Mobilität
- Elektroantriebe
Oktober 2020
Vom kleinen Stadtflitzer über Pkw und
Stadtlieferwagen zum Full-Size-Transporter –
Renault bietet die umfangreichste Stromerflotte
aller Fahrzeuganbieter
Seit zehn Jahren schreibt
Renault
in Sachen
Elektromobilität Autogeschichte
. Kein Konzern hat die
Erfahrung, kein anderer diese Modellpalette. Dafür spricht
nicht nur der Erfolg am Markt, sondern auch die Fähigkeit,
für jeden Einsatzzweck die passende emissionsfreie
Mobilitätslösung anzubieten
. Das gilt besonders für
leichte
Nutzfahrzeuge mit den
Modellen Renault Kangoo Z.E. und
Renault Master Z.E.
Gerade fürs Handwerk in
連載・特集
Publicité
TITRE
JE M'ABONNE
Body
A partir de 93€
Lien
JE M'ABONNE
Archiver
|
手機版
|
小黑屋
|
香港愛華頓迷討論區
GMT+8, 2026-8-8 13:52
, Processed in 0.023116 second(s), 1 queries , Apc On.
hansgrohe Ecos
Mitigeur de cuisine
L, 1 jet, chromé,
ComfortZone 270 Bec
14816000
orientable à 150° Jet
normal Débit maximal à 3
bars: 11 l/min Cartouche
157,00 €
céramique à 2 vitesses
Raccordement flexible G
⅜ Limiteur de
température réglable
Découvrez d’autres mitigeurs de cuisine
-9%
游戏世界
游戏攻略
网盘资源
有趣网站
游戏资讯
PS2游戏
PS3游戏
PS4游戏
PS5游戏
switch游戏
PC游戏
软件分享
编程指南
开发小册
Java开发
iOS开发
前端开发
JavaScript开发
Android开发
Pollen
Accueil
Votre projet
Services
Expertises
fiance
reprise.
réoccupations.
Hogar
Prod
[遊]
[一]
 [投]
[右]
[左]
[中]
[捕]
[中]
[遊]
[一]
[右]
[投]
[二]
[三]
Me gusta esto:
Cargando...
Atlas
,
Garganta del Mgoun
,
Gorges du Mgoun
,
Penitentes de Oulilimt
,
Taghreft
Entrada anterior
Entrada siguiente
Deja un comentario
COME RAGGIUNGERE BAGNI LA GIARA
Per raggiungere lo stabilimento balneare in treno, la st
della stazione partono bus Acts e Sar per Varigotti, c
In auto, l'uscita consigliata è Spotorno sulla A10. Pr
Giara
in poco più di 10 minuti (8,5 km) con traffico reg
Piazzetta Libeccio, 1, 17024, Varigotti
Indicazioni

# Aim of the task:
Print the lines from the one containing "Entrada siguiente" through the end of the material, word for word, and nothing else.

# Result below:
Entrada siguiente
Deja un comentario
COME RAGGIUNGERE BAGNI LA GIARA
Per raggiungere lo stabilimento balneare in treno, la st
della stazione partono bus Acts e Sar per Varigotti, c
In auto, l'uscita consigliata è Spotorno sulla A10. Pr
Giara
in poco più di 10 minuti (8,5 km) con traffico reg
Piazzetta Libeccio, 1, 17024, Varigotti
Indicazioni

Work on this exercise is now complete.